Durante a sessão, Gloria declarou que a recusa do Conselho Nacional Eleitoral da Venezuela em divulgar os resultados oficiais da eleição comprometeu a legitimidade do processo e violou normas internacionais. “Esta recusa retira aos cidadãos o direito de saber a verdade sobre o seu voto.”
A comissão contabilizou mais de 2 mil prisões durante protestos contra a reeleição de Maduro. O procurador-geral venezuelano confirmou 25 mortes no período, sendo 24 por ferimentos à bala na cabeça ou no peito e uma por espancamento. As vítimas, em sua maioria jovens de baixa renda, não tinham nenhum vínculo com grupos armados.
Entre os presos, há centenas de adolescentes capturados em operações conhecidas como Operação Tun Tun. Gloria relatou casos de tortura, humilhações públicas, confissões forçadas e sofrimento psicológico intenso.
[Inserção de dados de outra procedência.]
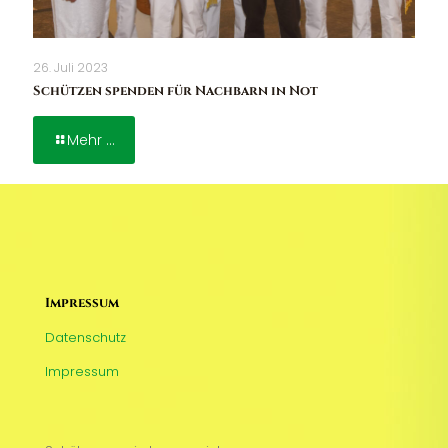
26. Juli 2023
Schützen spenden für Nachbarn in Not
Mehr ...
Impressum
Datenschutz
Impressum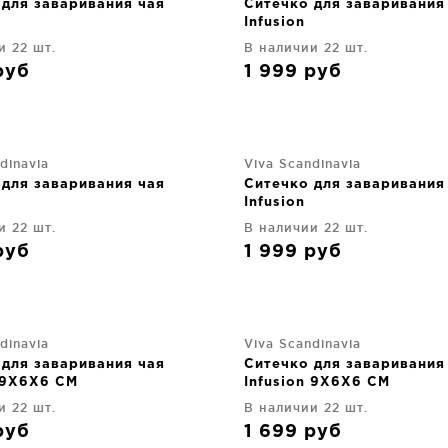
 для заваривания чая
Ситечко для заваривания
Infusion
и 22 шт.
В наличии 22 шт.
руб
1 999
руб
dinavia
Viva Scandinavia
 для заваривания чая
Ситечко для заваривания
Infusion
и 22 шт.
В наличии 22 шт.
руб
1 999
руб
dinavia
Viva Scandinavia
 для заваривания чая
Ситечко для заваривания
n 9X6X6 CM
Infusion 9X6X6 CM
и 22 шт.
В наличии 22 шт.
руб
1 699
руб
Alguns jovens expressaram pensamentos suicidas depois dos episódios.
Venezuela mantém quase mil presos políticos
A CIDH da OEA também revelou que a Venezuela mantém cerca de 900 presos políticos. Em mais de 6o casos, as famílias nem sequer sabem o paradeiro dos detidos. Os únicos sinais de vida vêm por meio de pedidos anônimos por roupas e medicamentos, sem explicações nem acesso a processos judiciais.
Dessa forma, a repressão não poupou nomes de peso da oposição. Rocío San Miguel, Freddy Superlano e Juan Pablo Guanipa continuam presos sem acesso a advogados nem familiares.
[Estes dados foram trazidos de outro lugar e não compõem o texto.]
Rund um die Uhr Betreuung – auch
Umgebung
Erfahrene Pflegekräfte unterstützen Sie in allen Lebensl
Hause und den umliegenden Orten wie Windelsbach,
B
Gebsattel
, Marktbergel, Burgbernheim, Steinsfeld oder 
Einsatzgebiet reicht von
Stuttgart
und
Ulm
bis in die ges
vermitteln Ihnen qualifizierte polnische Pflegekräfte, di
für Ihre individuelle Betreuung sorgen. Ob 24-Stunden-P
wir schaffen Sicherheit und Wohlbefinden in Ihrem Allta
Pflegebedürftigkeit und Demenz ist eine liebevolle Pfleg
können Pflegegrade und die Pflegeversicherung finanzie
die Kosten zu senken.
Além disso, pelo menos 40 pessoas, entre jornalistas e defensores de direitos humanos, tiveram passaportes cancelados sem aviso — medida que os mantém presos dentro do país.
Paralelamente, a imprensa livre também entrou na mira do regime. A CIDH denunciou detenções arbitrárias, desaparecimentos e processos ilegais contra jornalistas. Muitos profissionais se exilaram; outros foram silenciados à força.
“O medo suplantou a liberdade de expressão como norma na vida cotidiana”, disse Gloria. “A Venezuela deve permanecer em nossa agenda coletiva. As vítimas, suas famílias e os milhões de venezuelanos que continuam a exigir verdade e justiça não merecem menos.”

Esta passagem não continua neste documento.